There are challenges and opportunities facing Somalia as it approaches its presidential election. To curtail potential vote buying, therefore, simple but enforceable procedures can do the job. One such proposal is this: ANY CANDIDATE FOR THE PRESIDENTIAL OFFICE AND THE ELECTING 275 LEGISLATORS MUST BE REQUIRED TO SIGN BINDING MEMORANDUM OF UNDERSTANDING (MOU) WITH THE FOLLOWING OR SIMILAR CONTENTS:
- If and when any candidates are found to have bribed, paid or used money to influence the results of the presidential vote, both the results and the candidacy of such cheating individuals shall be immediately vacated.
- Vote buying often happens away from the secret ballot. To promote a transparent electoral process, there shall be a minimum of three months probationary period to verify and determine whether the winner paid money to influence the presidential election. If found guilty, the candidate who won the second place must be declared the winner.

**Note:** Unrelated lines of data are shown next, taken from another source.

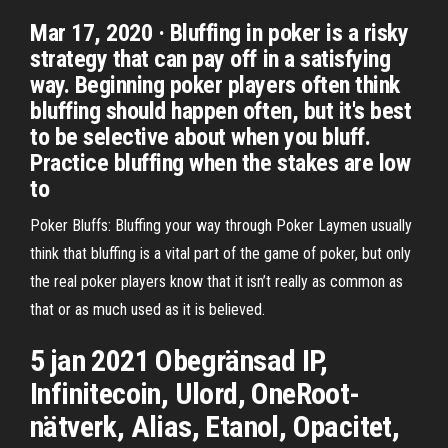
Mar 17, 2020 · Bluffing in poker is a risky
strategy that can pay off in a satisfying
way. Beginning poker players often think
bluffing should happen often, but it's best
to be selective about when you bluff.
Practice bluffing when the stakes are low
to
Poker Bluffs: Bluffing your way through Poker Laymen usually
think that bluffing is a vital part of the game of poker, but only
the real poker players know that it isn’t really as common as
that or as much used as it is believed.
5 jan 2021 Obegränsad IP,
Infinitecoin, Ulord, OneRoot-
nätverk, Alias, Etanol, Opacitet,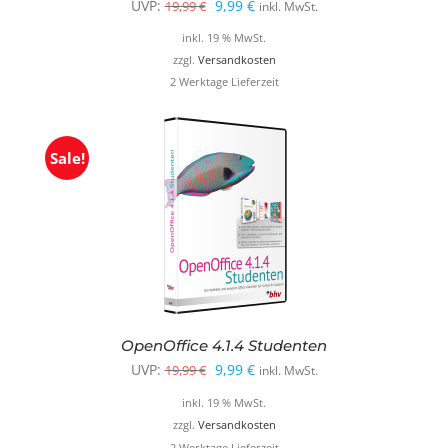
Ursprünglicher
Aktueller
UVP:
9,99
€
19,99
€
inkl. MwSt.
Preis
Preis
inkl. 19 % MwSt.
war:
ist:
zzgl.
Versandkosten
2 Werktage Lieferzeit
19,99 €
9,99 €.
Sale!
OpenOffice 4.1.4 Studenten
Ursprünglicher
Aktueller
UVP:
9,99
€
19,99
€
inkl. MwSt.
Preis
Preis
inkl. 19 % MwSt.
war:
ist:
zzgl.
Versandkosten
2 Werktage Lieferzeit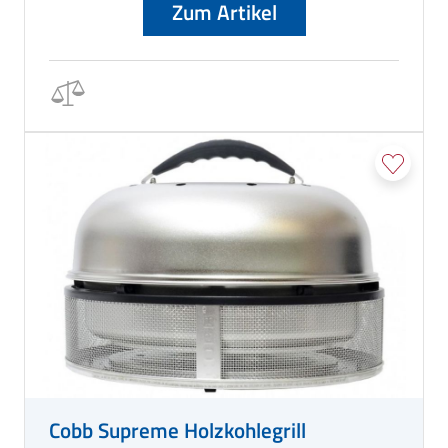
Zum Artikel
Cobb Supreme Holzkohlegrill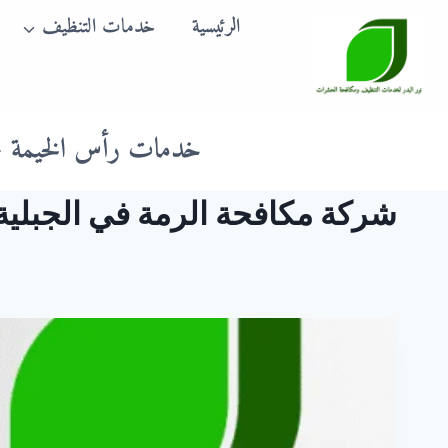
لتجاوز
الرئيسية
خدمات التنظيف
لى
لمحتوى
خدمات رأس الخيمة
شركة مكافحة الرمة في الجبلية عجمان 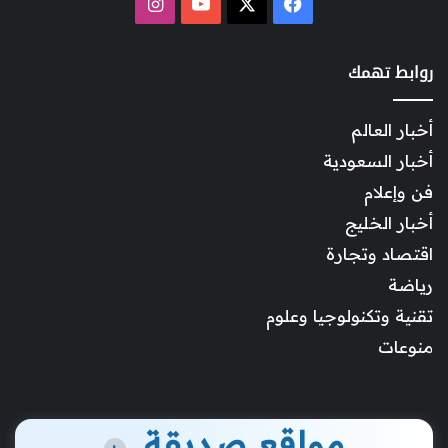
‫X
فيسبوك
‫YouTube
انستقرام
روابط تهمك
أخبار العالم
أخبار السعودية
فن وإعلام
أخبار الخليج
اقتصاد وتجارة
رياضة
تقنية وتكنولوجيا وعلوم
منوعات
مواقع صديقة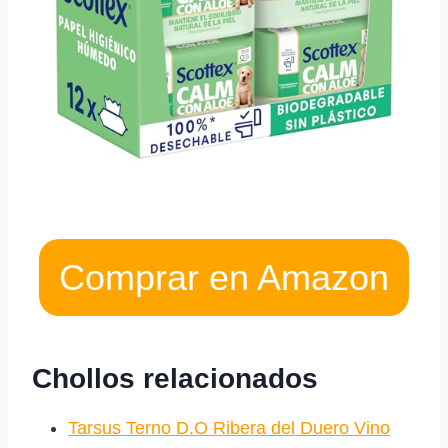
Comprar en Amazon
Chollos relacionados
Tarsus Terno D.O Ribera del Duero Vino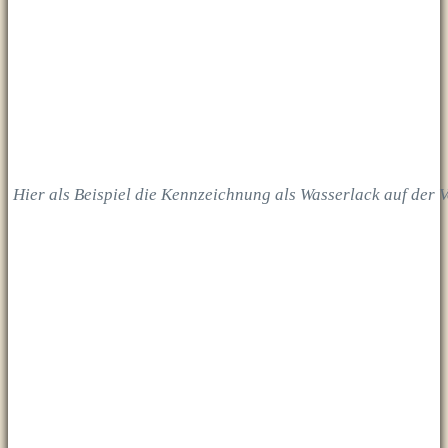
Hier als Beispiel die Kennzeichnung als Wasserlack auf der V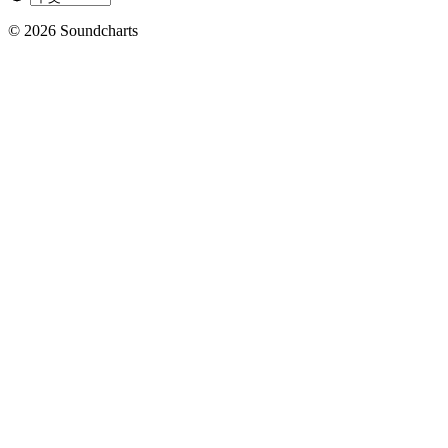
© 2026 Soundcharts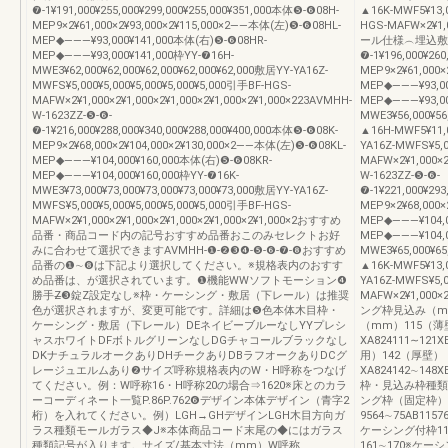
❼-1¥191,000¥255,000¥299,000¥255,000¥351,000本体❺-❻08H-
▲16K-MWF5¥13,0
MEP9×2¥61,000×2¥93,000×2¥115,000×2――本体(左)❺-❻08HL-
HGS-MAFW×2¥1,0
MEP◆―――¥93,000¥141,000本体(右)❺-❻08HR-
ール仕様︵埋込敷居︶1
MEP◆―――¥93,000¥141,000枠YY-❼16H-
❼-1¥196,000¥26
MWE3¥62,000¥62,000¥62,000¥62,000¥62,000敷居YY-YA16Z-
MEP9×2¥61,000
MWFS¥5,000¥5,000¥5,000¥5,000¥5,000引手BF-HGS-
MEP◆―――¥93,00
MAFW×2¥1,000×2¥1,000×2¥1,000×2¥1,000×2¥1,000×223AVMHH-
MEP◆―――¥93,00
W-1623ZZ-❺-❻-
MWE3¥56,000¥56
❼-1¥216,000¥288,000¥340,000¥288,000¥400,000本体❺-❻08K-
▲16H-MWF5¥11,0
MEP9×2¥68,000×2¥104,000×2¥130,000×2――本体(左)❺-❻08KL-
YA16Z-MWFS¥5,0
MEP◆―――¥104,000¥160,000本体(右)❺-❻08KR-
MAFW×2¥1,000×2
MEP◆―――¥104,000¥160,000枠YY-❼16K-
W-1623ZZ-❺-❻-
MWE3¥73,000¥73,000¥73,000¥73,000¥73,000敷居YY-YA16Z-
❼-1¥221,000¥29
MWFS¥5,000¥5,000¥5,000¥5,000¥5,000引手BF-HGS-
MEP9×2¥68,000×
MAFW×2¥1,000×2¥1,000×2¥1,000×2¥1,000×2¥1,000×2おすすめ
MEP◆―――¥104,0
品番・商品コード内の記号おすすめ品番おこのみセレクトお好
MEP◆―――¥104,0
みに合わせて選択できますAVMHH-❶-❷❸❹-❺-❻-❼-❽おすすめ
MWE3¥65,000¥65
品番の❶∼❽は下記より選択してください。※規格表内のおすす
▲16K-MWF5¥13,0
め品番は、が選択されています。❶機能WWソフトモーション❹
YA16Z-MWFS¥5,0
勝手Z̶❸錠Z設定なし※枠・ケーシング・敷居（下レール）は推奨
MAFW×2¥1,000×2
色が選択されますが、変更可能です。詳細は❺色本体木目枠・
ング枠見込み（m
ケーシング・敷居（下レール）DEネイビーブルーなしYYプレシ
（mm）115（薄
ャスホワイトDFボトルグリーンなしDGチャコールブラックなし
XA824111∼121X
DKナチュラルオークありDHチークありDBラフオークありDCグ
用）142（厚壁）
レージュエルムあり❷サイズ呼称規格表内のW・H呼称をつなげ
XA824142∼148X
てください。例：W呼称16・H呼称20の場合⇒1620※床とのカラ
枠・見込み枠種類
ーコーディネート一覧P.86P.762❻デザイン本体デザイン（青字2
ング枠（固定枠）
桁）を入れてください。例）LGH→GHデザインLGH木目方向ガ
9564∼75AB1157
ラス種類モールガラス◆J※本体商品コード末尾の◆にはガラス
ケーシング付枠11
種類記号が入ります。サイズ/基本寸法（mm）W呼称
161∼170※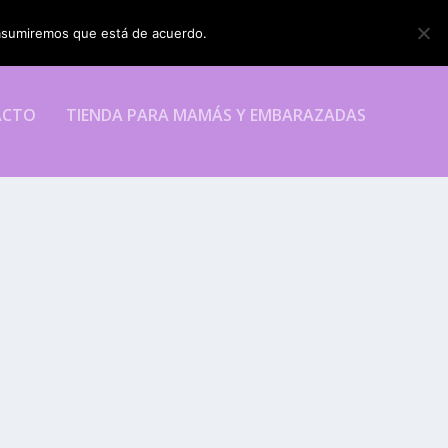
o asumiremos que está de acuerdo.
ESTOY DE ACUERDO
ACTO
TIENDA PARA MAMÁS Y EMBARAZADAS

- There shall be a penalty against individuals who paid or accepted money, including but not limited, to ban them from holding any public offices for a period agreed upon, depending on the severity of election rigging.
- The Somali Compact, which the International community sold to the Somali citizens as a blue print to revive and reconstruct the national state, shall be amended prior to the Presidential election to include the MOU concept in managing the reconstruction of the country.
Faisal Roble, a writer, political analyst and a former Editor-in-Chief of WardheerNews, is mainly interested in the Horn of Africa region. He is currently the Principal Planner for the City of Los Angeles in charge of Master Planning, Economic Development and Project Implementation Division.